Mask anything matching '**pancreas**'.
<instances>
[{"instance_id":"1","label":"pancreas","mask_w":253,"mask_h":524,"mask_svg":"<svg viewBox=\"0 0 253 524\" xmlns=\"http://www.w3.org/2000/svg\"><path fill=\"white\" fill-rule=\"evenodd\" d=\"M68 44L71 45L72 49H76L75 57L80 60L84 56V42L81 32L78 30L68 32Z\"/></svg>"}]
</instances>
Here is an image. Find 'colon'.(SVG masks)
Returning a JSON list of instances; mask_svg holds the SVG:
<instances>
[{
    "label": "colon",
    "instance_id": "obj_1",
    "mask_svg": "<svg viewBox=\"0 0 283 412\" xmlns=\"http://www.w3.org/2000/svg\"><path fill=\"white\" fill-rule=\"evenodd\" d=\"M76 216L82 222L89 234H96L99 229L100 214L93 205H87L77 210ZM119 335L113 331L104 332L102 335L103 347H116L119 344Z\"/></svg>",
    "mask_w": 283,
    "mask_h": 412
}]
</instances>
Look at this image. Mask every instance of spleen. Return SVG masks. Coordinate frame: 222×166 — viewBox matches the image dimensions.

...

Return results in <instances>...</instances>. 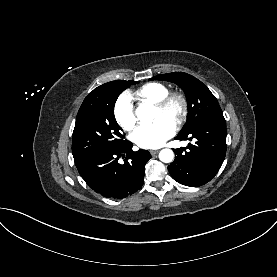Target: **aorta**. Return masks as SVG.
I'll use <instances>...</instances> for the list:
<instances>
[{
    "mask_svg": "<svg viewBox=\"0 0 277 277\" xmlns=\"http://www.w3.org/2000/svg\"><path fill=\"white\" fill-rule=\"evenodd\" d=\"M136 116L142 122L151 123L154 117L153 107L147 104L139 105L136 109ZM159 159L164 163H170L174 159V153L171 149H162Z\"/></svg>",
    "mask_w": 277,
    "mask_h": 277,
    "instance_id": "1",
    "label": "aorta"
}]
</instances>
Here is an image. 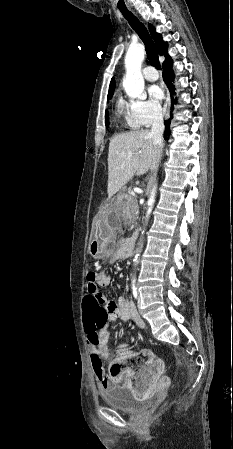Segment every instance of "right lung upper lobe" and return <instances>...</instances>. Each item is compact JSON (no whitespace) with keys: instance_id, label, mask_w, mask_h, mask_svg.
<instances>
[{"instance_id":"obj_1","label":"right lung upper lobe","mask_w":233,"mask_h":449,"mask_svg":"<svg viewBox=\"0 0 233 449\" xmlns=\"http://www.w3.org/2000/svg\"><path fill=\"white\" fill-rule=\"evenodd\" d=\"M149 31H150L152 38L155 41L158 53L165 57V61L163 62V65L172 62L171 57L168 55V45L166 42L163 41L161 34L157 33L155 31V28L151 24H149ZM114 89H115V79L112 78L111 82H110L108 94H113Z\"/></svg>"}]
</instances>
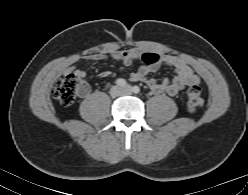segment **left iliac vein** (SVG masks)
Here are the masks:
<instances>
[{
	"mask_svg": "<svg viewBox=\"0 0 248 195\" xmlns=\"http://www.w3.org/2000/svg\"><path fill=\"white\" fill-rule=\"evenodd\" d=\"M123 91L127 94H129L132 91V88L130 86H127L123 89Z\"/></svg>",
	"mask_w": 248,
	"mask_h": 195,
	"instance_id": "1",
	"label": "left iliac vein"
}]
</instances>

What this task involves: Take the records above and return, word for word, only the lines that fall from the line with "Here is an image. Find 'colon'.(SVG masks)" to the line with "Look at this", both of them included.

Answer box:
Here is an image. Find 'colon'.(SVG masks)
Returning a JSON list of instances; mask_svg holds the SVG:
<instances>
[{
    "label": "colon",
    "instance_id": "obj_1",
    "mask_svg": "<svg viewBox=\"0 0 283 412\" xmlns=\"http://www.w3.org/2000/svg\"><path fill=\"white\" fill-rule=\"evenodd\" d=\"M76 216L82 222L89 234H96L99 229L100 214L93 205H87L77 210ZM119 335L113 331L104 332L102 335L103 347H116L119 344Z\"/></svg>",
    "mask_w": 283,
    "mask_h": 412
}]
</instances>
Look at this image. Mask every instance of spleen. Return SVG masks. Coordinate frame: 222×166 — viewBox matches the image dimensions.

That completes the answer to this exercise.